El Descanso de Edward




Edward llegó al pueblo que le había visto nacer con un claro objetivo: vengarse de todos aquellos que en su juventud habían apedreado y matado a su madre acusándola de adulterio.

Cuando llegó, notó que se hallaba casi totalmente vació y abandonado y apestaba a algo nauseabundo. Un anciano de un pueblo vecino, que pasaba con un burro raquítico, le contó que hacía pocos años una epidemia había exterminado a casi toda la población.

Poco después, Edward llegó a la colina en donde habían enterrado a los pueblerinos en una enorme fosa común.
-¡Malditos!-gritó-, no me importa que hayáis muerto, no os merecéis paz ni reposo ni bajo el cobijo de la Muerte.

Semanas después regresó al pueblo. Subió a la colina y una vez allí sacó una pala y empezó a cavar un hoyo. En la proximidad, el anciano le observaba con curiosidad. Una vez terminado, tomó un saco y arrojó su contenido en el interior y seguidamente lo sepultó. Finalmente sacó una lápida y la clavo en la sepultura. Cuando terminó, recogió sus cosas y partió para nunca más regresar. Antes de salir del pueblo, el anciano le pregunto que había enterrado en la colina. Edward se limitó a colocarle en sus manos un puñado de semillas.

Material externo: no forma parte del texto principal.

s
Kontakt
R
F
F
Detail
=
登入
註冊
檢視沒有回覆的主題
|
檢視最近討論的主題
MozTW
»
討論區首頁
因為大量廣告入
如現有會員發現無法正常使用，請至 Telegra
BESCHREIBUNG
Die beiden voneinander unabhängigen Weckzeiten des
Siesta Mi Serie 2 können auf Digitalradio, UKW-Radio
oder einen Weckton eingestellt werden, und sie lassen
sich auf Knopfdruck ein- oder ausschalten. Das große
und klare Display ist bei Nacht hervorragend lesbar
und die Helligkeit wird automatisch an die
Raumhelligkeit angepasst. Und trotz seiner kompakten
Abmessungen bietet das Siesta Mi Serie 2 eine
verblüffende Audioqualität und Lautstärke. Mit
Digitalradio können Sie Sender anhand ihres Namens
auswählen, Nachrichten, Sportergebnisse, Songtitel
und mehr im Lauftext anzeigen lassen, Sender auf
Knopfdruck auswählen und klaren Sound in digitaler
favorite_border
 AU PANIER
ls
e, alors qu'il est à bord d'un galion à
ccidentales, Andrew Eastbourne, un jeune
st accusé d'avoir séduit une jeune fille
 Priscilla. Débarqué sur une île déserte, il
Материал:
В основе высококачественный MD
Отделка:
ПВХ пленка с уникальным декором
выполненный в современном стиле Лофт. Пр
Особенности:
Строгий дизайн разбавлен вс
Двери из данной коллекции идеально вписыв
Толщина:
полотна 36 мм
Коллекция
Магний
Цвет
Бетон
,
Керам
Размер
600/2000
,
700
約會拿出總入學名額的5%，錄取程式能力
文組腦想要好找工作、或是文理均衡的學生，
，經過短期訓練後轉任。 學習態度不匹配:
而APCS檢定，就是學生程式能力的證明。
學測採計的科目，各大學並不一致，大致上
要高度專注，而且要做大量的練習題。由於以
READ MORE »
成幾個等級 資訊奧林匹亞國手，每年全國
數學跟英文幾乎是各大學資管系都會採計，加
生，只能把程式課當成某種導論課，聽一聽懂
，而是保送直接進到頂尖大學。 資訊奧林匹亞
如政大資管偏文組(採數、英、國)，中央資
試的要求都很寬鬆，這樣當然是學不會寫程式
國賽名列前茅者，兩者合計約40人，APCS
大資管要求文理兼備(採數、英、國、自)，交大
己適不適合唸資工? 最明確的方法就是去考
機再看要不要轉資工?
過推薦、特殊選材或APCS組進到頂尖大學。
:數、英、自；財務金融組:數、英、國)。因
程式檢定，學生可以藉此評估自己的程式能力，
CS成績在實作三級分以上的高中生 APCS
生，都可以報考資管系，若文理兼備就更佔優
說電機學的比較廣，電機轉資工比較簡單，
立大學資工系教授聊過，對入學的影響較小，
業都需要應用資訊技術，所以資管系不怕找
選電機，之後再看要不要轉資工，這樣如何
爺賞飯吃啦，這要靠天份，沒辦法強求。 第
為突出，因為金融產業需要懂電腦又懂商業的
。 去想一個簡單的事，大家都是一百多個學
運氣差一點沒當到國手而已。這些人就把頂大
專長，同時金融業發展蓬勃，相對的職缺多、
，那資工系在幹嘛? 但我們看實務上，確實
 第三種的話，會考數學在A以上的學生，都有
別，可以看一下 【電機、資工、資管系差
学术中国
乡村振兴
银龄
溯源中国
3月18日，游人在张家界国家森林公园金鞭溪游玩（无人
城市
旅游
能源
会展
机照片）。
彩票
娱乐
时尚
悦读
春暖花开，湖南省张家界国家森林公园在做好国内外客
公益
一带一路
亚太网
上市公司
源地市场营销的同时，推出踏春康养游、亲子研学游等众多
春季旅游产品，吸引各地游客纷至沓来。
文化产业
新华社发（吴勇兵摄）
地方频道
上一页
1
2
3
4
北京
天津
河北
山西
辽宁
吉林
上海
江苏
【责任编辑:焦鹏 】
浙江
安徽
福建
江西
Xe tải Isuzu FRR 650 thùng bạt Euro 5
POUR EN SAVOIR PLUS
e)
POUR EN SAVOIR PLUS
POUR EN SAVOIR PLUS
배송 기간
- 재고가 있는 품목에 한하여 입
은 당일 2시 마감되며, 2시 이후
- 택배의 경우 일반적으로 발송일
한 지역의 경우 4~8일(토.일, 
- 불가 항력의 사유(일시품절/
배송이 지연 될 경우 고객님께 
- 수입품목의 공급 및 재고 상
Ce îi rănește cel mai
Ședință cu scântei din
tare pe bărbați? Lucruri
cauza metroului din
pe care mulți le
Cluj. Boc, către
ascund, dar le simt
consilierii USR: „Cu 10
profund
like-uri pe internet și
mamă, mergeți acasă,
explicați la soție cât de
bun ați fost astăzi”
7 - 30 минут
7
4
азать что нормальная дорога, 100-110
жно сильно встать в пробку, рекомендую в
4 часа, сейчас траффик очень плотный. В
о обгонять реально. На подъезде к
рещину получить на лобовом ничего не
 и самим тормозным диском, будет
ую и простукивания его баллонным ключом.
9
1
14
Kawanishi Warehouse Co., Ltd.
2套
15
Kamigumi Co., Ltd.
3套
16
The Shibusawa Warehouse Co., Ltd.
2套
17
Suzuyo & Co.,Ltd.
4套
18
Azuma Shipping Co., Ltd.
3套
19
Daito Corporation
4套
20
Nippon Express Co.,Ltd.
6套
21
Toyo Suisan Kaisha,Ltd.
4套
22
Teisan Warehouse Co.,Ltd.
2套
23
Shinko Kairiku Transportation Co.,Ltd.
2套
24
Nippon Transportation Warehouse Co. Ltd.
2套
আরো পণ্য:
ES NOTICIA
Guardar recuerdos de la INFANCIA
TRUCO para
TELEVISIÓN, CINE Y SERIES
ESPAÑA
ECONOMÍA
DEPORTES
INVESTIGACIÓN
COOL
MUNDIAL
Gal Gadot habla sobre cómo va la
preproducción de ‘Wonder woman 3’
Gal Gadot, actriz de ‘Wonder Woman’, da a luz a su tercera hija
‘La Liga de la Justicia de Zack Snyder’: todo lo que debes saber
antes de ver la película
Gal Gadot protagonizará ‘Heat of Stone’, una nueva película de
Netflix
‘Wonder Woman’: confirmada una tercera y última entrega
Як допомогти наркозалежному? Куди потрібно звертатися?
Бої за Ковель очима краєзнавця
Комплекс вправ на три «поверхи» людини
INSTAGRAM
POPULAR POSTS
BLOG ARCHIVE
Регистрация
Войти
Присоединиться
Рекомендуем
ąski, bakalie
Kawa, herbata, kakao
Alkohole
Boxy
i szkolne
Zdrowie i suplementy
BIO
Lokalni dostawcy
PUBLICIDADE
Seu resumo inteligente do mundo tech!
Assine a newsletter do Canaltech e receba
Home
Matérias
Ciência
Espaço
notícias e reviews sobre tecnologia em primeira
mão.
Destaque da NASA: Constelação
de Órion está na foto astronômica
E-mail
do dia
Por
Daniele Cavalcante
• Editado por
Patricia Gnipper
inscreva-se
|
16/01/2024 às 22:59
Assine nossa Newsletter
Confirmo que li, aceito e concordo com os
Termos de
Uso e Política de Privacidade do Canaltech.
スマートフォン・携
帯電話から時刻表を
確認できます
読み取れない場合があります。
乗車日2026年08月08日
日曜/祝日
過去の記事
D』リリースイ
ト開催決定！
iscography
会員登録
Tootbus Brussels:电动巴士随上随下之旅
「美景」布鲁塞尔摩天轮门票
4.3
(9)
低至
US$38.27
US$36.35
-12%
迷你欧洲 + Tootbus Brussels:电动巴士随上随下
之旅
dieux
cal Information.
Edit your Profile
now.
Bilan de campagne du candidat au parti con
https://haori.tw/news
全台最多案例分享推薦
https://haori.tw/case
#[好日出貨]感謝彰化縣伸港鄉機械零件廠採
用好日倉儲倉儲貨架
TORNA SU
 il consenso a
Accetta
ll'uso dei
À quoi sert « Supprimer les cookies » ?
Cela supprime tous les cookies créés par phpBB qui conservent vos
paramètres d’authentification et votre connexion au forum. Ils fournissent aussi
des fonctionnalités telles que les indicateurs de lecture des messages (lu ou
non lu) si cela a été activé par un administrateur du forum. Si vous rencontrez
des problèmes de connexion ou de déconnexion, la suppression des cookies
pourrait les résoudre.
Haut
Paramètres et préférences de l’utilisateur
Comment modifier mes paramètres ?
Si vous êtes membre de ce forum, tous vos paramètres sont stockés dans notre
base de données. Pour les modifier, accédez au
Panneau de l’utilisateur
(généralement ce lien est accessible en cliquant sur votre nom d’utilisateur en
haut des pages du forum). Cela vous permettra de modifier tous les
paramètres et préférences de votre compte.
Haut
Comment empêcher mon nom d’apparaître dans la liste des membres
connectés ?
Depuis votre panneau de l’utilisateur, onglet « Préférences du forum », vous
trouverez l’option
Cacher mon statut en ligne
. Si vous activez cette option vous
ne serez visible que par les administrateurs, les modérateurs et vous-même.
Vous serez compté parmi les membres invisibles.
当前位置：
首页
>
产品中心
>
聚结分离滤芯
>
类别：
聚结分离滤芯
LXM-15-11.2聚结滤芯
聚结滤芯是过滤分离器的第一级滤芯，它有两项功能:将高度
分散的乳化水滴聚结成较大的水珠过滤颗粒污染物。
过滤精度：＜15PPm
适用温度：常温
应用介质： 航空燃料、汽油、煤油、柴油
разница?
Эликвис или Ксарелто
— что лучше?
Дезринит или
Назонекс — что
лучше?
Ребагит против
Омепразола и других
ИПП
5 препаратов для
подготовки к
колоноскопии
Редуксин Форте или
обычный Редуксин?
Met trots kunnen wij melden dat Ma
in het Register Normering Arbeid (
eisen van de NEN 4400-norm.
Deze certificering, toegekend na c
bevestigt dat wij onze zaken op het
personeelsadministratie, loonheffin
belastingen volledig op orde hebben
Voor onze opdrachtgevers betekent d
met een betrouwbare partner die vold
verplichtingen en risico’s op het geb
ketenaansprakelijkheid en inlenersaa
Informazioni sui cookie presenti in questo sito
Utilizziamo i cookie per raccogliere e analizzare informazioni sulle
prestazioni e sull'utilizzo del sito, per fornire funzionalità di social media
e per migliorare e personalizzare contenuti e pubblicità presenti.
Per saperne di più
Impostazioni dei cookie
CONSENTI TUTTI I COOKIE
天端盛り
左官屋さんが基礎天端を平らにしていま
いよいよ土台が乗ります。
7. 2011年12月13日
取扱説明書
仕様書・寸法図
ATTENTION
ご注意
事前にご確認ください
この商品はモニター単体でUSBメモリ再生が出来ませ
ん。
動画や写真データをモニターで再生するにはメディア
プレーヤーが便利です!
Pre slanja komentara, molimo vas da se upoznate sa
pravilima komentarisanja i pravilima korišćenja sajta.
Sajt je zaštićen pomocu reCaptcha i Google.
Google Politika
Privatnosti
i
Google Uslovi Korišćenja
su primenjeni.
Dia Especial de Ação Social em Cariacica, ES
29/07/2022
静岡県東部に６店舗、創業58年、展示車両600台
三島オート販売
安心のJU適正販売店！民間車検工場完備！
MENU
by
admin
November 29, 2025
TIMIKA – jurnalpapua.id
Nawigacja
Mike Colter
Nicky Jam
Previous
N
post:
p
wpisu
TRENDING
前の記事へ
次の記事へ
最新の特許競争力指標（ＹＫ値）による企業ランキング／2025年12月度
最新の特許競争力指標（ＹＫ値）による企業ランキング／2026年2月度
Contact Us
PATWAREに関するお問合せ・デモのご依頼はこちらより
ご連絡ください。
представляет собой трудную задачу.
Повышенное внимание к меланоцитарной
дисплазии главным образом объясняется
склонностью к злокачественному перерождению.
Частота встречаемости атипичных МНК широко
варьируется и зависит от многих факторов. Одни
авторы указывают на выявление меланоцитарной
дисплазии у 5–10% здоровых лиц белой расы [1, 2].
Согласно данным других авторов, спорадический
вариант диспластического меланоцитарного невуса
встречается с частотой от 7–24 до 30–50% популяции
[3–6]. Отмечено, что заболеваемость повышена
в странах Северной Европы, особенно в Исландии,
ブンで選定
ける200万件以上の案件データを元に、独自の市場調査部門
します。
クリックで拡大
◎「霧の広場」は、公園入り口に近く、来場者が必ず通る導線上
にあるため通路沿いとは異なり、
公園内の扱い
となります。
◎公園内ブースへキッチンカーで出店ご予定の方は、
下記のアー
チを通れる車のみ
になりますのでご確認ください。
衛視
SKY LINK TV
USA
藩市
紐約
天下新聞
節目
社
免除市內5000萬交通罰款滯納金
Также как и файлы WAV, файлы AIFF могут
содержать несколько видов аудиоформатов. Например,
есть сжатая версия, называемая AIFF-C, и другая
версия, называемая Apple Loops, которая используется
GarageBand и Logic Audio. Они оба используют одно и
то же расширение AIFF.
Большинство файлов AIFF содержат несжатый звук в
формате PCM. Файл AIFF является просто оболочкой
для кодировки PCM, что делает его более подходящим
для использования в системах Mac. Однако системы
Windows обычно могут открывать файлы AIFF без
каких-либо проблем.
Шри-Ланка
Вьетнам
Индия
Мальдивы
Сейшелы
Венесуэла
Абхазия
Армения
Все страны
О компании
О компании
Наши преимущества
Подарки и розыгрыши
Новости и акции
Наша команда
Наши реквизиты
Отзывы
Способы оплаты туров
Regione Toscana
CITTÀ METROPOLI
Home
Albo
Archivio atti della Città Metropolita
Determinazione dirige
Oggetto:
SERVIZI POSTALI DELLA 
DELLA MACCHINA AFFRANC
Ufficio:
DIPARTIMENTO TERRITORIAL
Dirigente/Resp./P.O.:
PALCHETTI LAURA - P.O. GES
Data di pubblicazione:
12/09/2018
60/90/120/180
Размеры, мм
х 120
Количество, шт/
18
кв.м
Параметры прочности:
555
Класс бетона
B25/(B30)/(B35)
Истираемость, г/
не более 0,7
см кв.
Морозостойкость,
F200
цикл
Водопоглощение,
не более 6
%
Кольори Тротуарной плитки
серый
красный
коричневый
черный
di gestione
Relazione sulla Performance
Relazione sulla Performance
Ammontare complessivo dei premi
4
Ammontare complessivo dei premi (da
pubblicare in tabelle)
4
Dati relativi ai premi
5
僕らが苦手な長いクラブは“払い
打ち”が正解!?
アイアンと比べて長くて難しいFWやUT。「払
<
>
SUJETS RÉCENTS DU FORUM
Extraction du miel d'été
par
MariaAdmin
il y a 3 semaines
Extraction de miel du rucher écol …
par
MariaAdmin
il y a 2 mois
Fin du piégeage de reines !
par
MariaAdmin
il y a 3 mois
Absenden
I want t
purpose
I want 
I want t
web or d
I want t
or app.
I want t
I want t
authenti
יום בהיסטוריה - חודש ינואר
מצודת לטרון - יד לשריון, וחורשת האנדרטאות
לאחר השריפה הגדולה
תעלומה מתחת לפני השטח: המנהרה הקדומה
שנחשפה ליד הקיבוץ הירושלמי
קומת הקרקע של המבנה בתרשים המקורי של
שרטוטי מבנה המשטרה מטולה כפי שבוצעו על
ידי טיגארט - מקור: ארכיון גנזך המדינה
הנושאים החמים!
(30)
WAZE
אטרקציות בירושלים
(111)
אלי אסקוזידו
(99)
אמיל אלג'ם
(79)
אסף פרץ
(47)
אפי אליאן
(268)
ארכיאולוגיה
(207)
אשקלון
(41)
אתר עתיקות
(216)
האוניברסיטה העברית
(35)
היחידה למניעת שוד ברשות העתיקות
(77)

Pasaron los días y las estaciones.

Cinco años después, unos visitantes llegaban a las ruinas de la ciudad en la que ya no habitaba nadie y se sobrecogieron al encontrar en lo alto de la colina una enorme enredadera de ramas torcidas y secas con espinas, que lucia a modo de frutos, los huesos de los habitantes, brillantes y gastados por la erosión. Lentamente el nacimiento de la enredadera surgidas de aquellas semillas en el interior de la tumba de Edward, había arrancado de las entrañas de la fosa los restos de todos aquellos enterrados allí. Los visitantes se acercaron con curiosidad a una pequeña lápida y leyeron en ella:

“Aquí yace mi dolor que cobijará a aquellos que jamás tendrán descanso”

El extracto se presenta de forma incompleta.